Your answer should be the records below, written out exactly.

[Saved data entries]
•••
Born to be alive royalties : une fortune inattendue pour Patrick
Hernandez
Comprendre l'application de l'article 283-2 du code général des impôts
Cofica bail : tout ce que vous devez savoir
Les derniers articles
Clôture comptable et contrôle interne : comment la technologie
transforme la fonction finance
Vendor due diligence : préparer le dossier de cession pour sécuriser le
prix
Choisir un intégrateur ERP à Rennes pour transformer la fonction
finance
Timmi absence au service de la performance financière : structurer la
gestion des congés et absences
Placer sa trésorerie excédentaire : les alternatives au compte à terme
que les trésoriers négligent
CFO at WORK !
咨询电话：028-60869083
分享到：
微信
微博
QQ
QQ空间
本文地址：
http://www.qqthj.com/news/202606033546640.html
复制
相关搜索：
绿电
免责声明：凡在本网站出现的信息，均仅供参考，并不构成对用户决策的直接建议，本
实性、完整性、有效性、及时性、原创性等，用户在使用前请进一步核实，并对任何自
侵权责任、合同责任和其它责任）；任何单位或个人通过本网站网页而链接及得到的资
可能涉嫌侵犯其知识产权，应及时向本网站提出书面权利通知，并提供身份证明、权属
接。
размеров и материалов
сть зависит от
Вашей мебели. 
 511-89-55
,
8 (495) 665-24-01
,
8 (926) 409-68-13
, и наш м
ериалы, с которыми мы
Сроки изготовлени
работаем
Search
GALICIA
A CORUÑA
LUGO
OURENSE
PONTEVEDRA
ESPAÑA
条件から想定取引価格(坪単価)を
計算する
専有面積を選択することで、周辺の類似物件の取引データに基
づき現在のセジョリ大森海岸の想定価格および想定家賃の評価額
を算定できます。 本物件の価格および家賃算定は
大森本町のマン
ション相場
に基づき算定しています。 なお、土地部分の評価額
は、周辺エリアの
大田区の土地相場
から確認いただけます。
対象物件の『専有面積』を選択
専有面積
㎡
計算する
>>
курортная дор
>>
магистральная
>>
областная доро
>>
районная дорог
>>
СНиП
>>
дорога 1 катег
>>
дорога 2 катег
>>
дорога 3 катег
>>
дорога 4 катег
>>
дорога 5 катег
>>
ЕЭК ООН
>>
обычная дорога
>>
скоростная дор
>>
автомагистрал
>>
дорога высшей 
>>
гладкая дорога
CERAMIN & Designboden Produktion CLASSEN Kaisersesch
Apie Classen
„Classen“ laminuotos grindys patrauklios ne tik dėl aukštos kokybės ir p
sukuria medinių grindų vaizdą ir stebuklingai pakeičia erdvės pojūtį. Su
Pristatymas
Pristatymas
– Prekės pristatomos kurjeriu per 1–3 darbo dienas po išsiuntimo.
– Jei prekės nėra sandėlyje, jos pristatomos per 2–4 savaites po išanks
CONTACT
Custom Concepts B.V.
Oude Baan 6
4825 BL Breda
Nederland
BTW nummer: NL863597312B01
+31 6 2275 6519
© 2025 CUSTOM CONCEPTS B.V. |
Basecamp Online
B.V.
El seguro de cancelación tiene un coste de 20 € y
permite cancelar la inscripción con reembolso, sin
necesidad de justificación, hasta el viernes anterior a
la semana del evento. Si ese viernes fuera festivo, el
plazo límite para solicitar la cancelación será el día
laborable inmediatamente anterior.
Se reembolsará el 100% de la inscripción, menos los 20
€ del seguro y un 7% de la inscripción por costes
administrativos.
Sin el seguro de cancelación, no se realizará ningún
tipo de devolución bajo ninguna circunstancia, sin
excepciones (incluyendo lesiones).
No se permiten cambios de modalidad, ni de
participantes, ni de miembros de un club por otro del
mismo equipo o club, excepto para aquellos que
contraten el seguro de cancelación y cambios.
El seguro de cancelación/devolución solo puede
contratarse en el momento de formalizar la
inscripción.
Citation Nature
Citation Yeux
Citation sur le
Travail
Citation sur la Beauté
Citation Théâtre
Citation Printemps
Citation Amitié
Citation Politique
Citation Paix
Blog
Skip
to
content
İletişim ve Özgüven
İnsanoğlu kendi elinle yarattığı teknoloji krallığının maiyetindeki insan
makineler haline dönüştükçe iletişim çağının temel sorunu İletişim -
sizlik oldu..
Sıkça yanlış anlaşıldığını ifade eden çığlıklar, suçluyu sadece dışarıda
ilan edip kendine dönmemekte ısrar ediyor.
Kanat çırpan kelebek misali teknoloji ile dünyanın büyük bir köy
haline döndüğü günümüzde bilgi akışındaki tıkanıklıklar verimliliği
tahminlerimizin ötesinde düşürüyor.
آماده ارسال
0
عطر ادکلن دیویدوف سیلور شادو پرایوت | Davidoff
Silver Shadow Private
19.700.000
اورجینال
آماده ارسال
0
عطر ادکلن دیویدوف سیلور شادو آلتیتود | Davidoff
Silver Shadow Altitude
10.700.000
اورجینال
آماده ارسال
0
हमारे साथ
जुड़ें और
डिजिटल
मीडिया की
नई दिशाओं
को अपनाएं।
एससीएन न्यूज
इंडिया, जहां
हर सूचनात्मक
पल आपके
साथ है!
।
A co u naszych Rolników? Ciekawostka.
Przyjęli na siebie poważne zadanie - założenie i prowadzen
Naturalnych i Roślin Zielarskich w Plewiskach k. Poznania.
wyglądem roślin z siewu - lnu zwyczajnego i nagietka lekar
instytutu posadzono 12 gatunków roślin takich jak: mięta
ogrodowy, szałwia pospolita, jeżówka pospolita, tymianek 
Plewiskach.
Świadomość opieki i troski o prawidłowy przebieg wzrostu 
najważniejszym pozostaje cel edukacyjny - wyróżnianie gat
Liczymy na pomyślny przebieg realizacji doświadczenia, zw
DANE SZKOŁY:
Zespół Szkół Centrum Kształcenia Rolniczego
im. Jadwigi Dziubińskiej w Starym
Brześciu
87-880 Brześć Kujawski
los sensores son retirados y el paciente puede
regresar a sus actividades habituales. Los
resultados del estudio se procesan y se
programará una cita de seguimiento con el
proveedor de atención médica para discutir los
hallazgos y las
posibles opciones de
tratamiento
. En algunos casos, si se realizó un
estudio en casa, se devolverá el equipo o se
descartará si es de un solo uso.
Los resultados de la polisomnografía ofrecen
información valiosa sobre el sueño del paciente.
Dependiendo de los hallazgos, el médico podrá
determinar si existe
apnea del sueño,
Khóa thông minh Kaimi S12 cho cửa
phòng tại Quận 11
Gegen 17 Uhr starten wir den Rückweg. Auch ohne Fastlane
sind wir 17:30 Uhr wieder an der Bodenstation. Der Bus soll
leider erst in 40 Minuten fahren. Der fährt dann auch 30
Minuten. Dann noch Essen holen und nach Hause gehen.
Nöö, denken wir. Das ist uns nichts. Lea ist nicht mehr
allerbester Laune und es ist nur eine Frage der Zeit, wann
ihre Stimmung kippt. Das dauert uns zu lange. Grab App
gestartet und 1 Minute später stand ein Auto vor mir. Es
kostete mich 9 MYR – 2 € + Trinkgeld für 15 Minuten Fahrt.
•••
* YOUR RESPONSE *
Born to be alive royalties : une fortune inattendue pour Patrick
Hernandez
Comprendre l'application de l'article 283-2 du code général des impôts
Cofica bail : tout ce que vous devez savoir
Les derniers articles
Clôture comptable et contrôle interne : comment la technologie
transforme la fonction finance
Vendor due diligence : préparer le dossier de cession pour sécuriser le
prix
Choisir un intégrateur ERP à Rennes pour transformer la fonction
finance
Timmi absence au service de la performance financière : structurer la
gestion des congés et absences
Placer sa trésorerie excédentaire : les alternatives au compte à terme
que les trésoriers négligent
CFO at WORK !
咨询电话：028-60869083
分享到：
微信
微博
QQ
QQ空间
本文地址：
http://www.qqthj.com/news/202606033546640.html
复制
相关搜索：
绿电
免责声明：凡在本网站出现的信息，均仅供参考，并不构成对用户决策的直接建议，本
实性、完整性、有效性、及时性、原创性等，用户在使用前请进一步核实，并对任何自
侵权责任、合同责任和其它责任）；任何单位或个人通过本网站网页而链接及得到的资
可能涉嫌侵犯其知识产权，应及时向本网站提出书面权利通知，并提供身份证明、权属
接。
размеров и материалов
сть зависит от
Вашей мебели. 
 511-89-55
,
8 (495) 665-24-01
,
8 (926) 409-68-13
, и наш м
ериалы, с которыми мы
Сроки изготовлени
работаем
Search
GALICIA
A CORUÑA
LUGO
OURENSE
PONTEVEDRA
ESPAÑA
条件から想定取引価格(坪単価)を
計算する
専有面積を選択することで、周辺の類似物件の取引データに基
づき現在のセジョリ大森海岸の想定価格および想定家賃の評価額
を算定できます。 本物件の価格および家賃算定は
大森本町のマン
ション相場
に基づき算定しています。 なお、土地部分の評価額
は、周辺エリアの
大田区の土地相場
から確認いただけます。
対象物件の『専有面積』を選択
専有面積
㎡
計算する
>>
курортная дор
>>
магистральная
>>
областная доро
>>
районная дорог
>>
СНиП
>>
дорога 1 катег
>>
дорога 2 катег
>>
дорога 3 катег
>>
дорога 4 катег
>>
дорога 5 катег
>>
ЕЭК ООН
>>
обычная дорога
>>
скоростная дор
>>
автомагистрал
>>
дорога высшей 
>>
гладкая дорога
CERAMIN & Designboden Produktion CLASSEN Kaisersesch
Apie Classen
„Classen“ laminuotos grindys patrauklios ne tik dėl aukštos kokybės ir p
sukuria medinių grindų vaizdą ir stebuklingai pakeičia erdvės pojūtį. Su
Pristatymas
Pristatymas
– Prekės pristatomos kurjeriu per 1–3 darbo dienas po išsiuntimo.
– Jei prekės nėra sandėlyje, jos pristatomos per 2–4 savaites po išanks
CONTACT
Custom Concepts B.V.
Oude Baan 6
4825 BL Breda
Nederland
BTW nummer: NL863597312B01
+31 6 2275 6519
© 2025 CUSTOM CONCEPTS B.V. |
Basecamp Online
B.V.
El seguro de cancelación tiene un coste de 20 € y
permite cancelar la inscripción con reembolso, sin
necesidad de justificación, hasta el viernes anterior a
la semana del evento. Si ese viernes fuera festivo, el
plazo límite para solicitar la cancelación será el día
laborable inmediatamente anterior.
Se reembolsará el 100% de la inscripción, menos los 20
€ del seguro y un 7% de la inscripción por costes
administrativos.
Sin el seguro de cancelación, no se realizará ningún
tipo de devolución bajo ninguna circunstancia, sin
excepciones (incluyendo lesiones).
No se permiten cambios de modalidad, ni de
participantes, ni de miembros de un club por otro del
mismo equipo o club, excepto para aquellos que
contraten el seguro de cancelación y cambios.
El seguro de cancelación/devolución solo puede
contratarse en el momento de formalizar la
inscripción.
Citation Nature
Citation Yeux
Citation sur le
Travail
Citation sur la Beauté
Citation Théâtre
Citation Printemps
Citation Amitié
Citation Politique
Citation Paix
Blog
Skip
to
content
İletişim ve Özgüven
İnsanoğlu kendi elinle yarattığı teknoloji krallığının maiyetindeki insan
makineler haline dönüştükçe iletişim çağının temel sorunu İletişim -
sizlik oldu..
Sıkça yanlış anlaşıldığını ifade eden çığlıklar, suçluyu sadece dışarıda
ilan edip kendine dönmemekte ısrar ediyor.
Kanat çırpan kelebek misali teknoloji ile dünyanın büyük bir köy
haline döndüğü günümüzde bilgi akışındaki tıkanıklıklar verimliliği
tahminlerimizin ötesinde düşürüyor.
آماده ارسال
0
عطر ادکلن دیویدوف سیلور شادو پرایوت | Davidoff
Silver Shadow Private
19.700.000
اورجینال
آماده ارسال
0
عطر ادکلن دیویدوف سیلور شادو آلتیتود | Davidoff
Silver Shadow Altitude
10.700.000
اورجینال
آماده ارسال
0
हमारे साथ
जुड़ें और
डिजिटल
मीडिया की
नई दिशाओं
को अपनाएं।
एससीएन न्यूज
इंडिया, जहां
हर सूचनात्मक
पल आपके
साथ है!
।
A co u naszych Rolników? Ciekawostka.
Przyjęli na siebie poważne zadanie - założenie i prowadzen
Naturalnych i Roślin Zielarskich w Plewiskach k. Poznania.
wyglądem roślin z siewu - lnu zwyczajnego i nagietka lekar
instytutu posadzono 12 gatunków roślin takich jak: mięta
ogrodowy, szałwia pospolita, jeżówka pospolita, tymianek 
Plewiskach.
Świadomość opieki i troski o prawidłowy przebieg wzrostu 
najważniejszym pozostaje cel edukacyjny - wyróżnianie gat
Liczymy na pomyślny przebieg realizacji doświadczenia, zw
DANE SZKOŁY:
Zespół Szkół Centrum Kształcenia Rolniczego
im. Jadwigi Dziubińskiej w Starym
Brześciu
87-880 Brześć Kujawski
los sensores son retirados y el paciente puede
regresar a sus actividades habituales. Los
resultados del estudio se procesan y se
programará una cita de seguimiento con el
proveedor de atención médica para discutir los
hallazgos y las
posibles opciones de
tratamiento
. En algunos casos, si se realizó un
estudio en casa, se devolverá el equipo o se
descartará si es de un solo uso.
Los resultados de la polisomnografía ofrecen
información valiosa sobre el sueño del paciente.
Dependiendo de los hallazgos, el médico podrá
determinar si existe
apnea del sueño,
Khóa thông minh Kaimi S12 cho cửa
phòng tại Quận 11
Gegen 17 Uhr starten wir den Rückweg. Auch ohne Fastlane
sind wir 17:30 Uhr wieder an der Bodenstation. Der Bus soll
leider erst in 40 Minuten fahren. Der fährt dann auch 30
Minuten. Dann noch Essen holen und nach Hause gehen.
Nöö, denken wir. Das ist uns nichts. Lea ist nicht mehr
allerbester Laune und es ist nur eine Frage der Zeit, wann
ihre Stimmung kippt. Das dauert uns zu lange. Grab App
gestartet und 1 Minute später stand ein Auto vor mir. Es
kostete mich 9 MYR – 2 € + Trinkgeld für 15 Minuten Fahrt.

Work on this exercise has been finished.